**About this exercise:**
Set down the data below word for word, and leave the images aside.

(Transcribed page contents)
+ + + + + + +

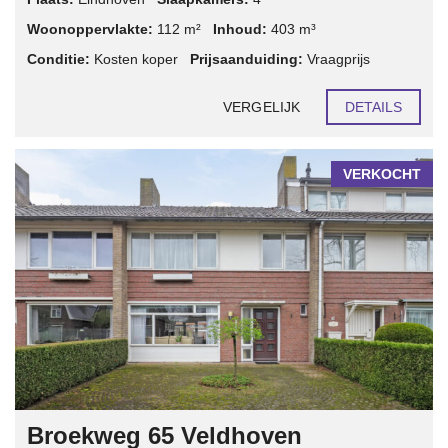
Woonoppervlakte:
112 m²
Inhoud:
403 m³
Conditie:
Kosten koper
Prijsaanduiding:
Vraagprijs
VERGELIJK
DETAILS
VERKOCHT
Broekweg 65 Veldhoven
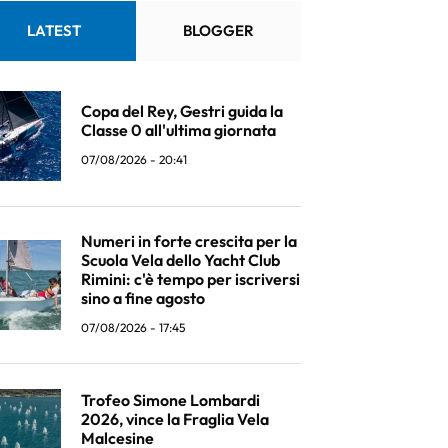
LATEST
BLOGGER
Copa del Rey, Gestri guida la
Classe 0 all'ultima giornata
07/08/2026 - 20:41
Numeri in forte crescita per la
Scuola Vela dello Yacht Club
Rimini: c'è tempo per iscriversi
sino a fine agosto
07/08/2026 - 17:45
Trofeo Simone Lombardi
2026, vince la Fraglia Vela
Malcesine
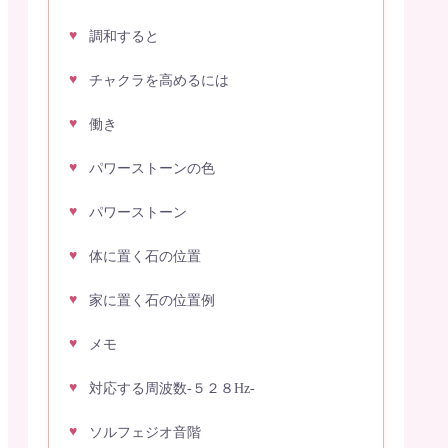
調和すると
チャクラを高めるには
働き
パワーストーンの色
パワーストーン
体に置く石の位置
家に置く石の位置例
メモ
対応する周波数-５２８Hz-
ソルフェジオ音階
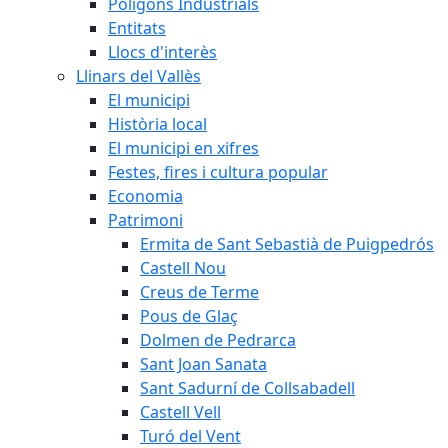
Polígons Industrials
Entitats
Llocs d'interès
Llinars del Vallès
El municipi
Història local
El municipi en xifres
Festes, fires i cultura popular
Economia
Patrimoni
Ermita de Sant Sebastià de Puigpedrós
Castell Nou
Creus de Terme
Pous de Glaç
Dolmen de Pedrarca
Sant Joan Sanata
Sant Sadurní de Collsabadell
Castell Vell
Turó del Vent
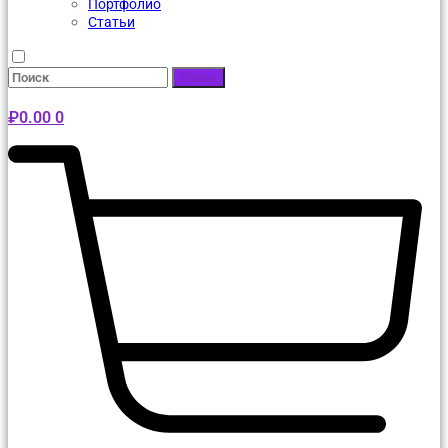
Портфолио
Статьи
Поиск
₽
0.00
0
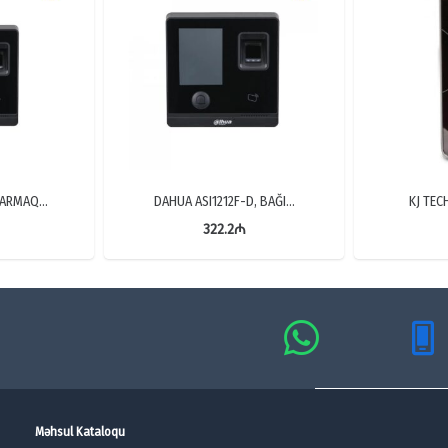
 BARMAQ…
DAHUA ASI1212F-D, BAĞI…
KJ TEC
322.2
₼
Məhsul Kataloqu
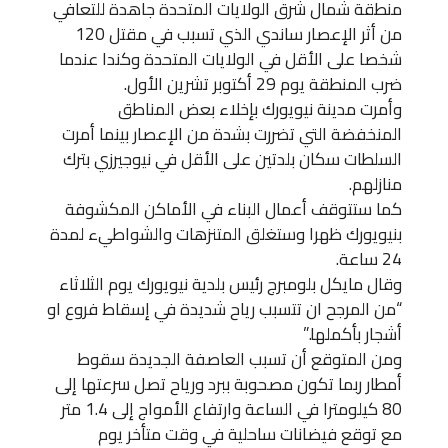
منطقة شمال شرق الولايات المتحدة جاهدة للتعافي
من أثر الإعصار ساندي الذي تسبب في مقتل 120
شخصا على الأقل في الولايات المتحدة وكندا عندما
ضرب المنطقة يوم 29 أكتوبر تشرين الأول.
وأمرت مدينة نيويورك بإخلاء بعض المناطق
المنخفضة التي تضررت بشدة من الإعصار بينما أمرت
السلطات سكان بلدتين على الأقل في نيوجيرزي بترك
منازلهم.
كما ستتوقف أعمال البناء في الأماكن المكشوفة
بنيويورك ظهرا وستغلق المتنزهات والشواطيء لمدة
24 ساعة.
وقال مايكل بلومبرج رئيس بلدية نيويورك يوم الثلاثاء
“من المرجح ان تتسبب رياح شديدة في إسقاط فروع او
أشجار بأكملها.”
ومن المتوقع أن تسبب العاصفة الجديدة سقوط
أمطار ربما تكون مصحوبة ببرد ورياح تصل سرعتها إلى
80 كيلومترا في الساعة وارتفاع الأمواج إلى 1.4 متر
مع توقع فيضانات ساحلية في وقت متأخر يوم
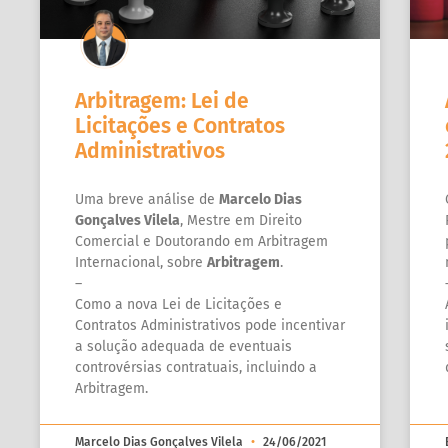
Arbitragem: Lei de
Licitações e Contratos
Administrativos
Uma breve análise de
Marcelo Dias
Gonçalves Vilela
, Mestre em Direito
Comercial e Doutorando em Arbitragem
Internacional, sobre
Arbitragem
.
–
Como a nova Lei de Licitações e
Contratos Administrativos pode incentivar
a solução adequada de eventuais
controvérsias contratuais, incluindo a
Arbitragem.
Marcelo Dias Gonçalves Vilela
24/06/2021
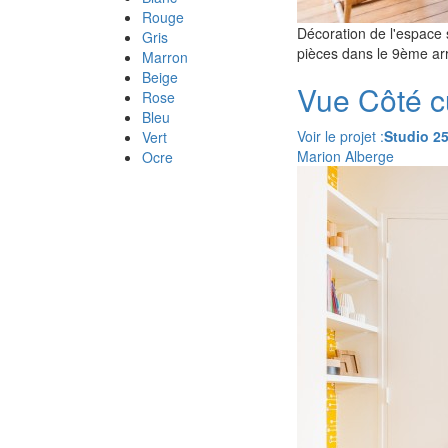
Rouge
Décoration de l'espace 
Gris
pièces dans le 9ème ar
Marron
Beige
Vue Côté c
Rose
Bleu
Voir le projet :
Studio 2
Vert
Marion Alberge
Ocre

+ + + + + + +

**The answer:**
Woonoppervlakte:
112 m²
Inhoud:
403 m³
Conditie:
Kosten koper
Prijsaanduiding:
Vraagprijs
VERGELIJK
DETAILS
VERKOCHT
Broekweg 65 Veldhoven
LATEST
BLOGGER
Copa del Rey, Gestri guida la
Classe 0 all'ultima giornata
07/08/2026 - 20:41
Numeri in forte crescita per la
Scuola Vela dello Yacht Club
Rimini: c'è tempo per iscriversi
sino a fine agosto
07/08/2026 - 17:45
Trofeo Simone Lombardi
2026, vince la Fraglia Vela
Malcesine
調和すると
チャクラを高めるには
働き
パワーストーンの色
パワーストーン
体に置く石の位置
家に置く石の位置例
メモ
対応する周波数-５２８Hz-
ソルフェジオ音階
Polígons Industrials
Entitats
Llocs d'interès
Llinars del Vallès
El municipi
Història local
El municipi en xifres
Festes, fires i cultura popular
Economia
Patrimoni
Ermita de Sant Sebastià de Puigpedrós
Castell Nou
Creus de Terme
Pous de Glaç
Dolmen de Pedrarca
Sant Joan Sanata
Sant Sadurní de Collsabadell
Castell Vell
Turó del Vent
Портфолио
Статьи
Поиск
₽
0.00
0
 BARMAQ…
DAHUA ASI1212F-D, BAĞI…
KJ TEC
322.2
₼
Məhsul Kataloqu
منطقة شمال شرق الولايات المتحدة جاهدة للتعافي
من أثر الإعصار ساندي الذي تسبب في مقتل 120
شخصا على الأقل في الولايات المتحدة وكندا عندما
ضرب المنطقة يوم 29 أكتوبر تشرين الأول.
وأمرت مدينة نيويورك بإخلاء بعض المناطق
المنخفضة التي تضررت بشدة من الإعصار بينما أمرت
السلطات سكان بلدتين على الأقل في نيوجيرزي بترك
منازلهم.
كما ستتوقف أعمال البناء في الأماكن المكشوفة
بنيويورك ظهرا وستغلق المتنزهات والشواطيء لمدة
24 ساعة.
وقال مايكل بلومبرج رئيس بلدية نيويورك يوم الثلاثاء
“من المرجح ان تتسبب رياح شديدة في إسقاط فروع او
أشجار بأكملها.”
ومن المتوقع أن تسبب العاصفة الجديدة سقوط
أمطار ربما تكون مصحوبة ببرد ورياح تصل سرعتها إلى
80 كيلومترا في الساعة وارتفاع الأمواج إلى 1.4 متر
مع توقع فيضانات ساحلية في وقت متأخر يوم
Arbitragem: Lei de
Licitações e Contratos
Administrativos
Uma breve análise de
Marcelo Dias
Gonçalves Vilela
, Mestre em Direito
Comercial e Doutorando em Arbitragem
Internacional, sobre
Arbitragem
.
–
Como a nova Lei de Licitações e
Contratos Administrativos pode incentivar
a solução adequada de eventuais
controvérsias contratuais, incluindo a
Arbitragem.
Marcelo Dias Gonçalves Vilela
24/06/2021
Rouge
Décoration de l'espace 
Gris
pièces dans le 9ème ar
Marron
Beige
Vue Côté c
Rose
Bleu
Voir le projet :
Studio 2
Vert
Marion Alberge
Ocre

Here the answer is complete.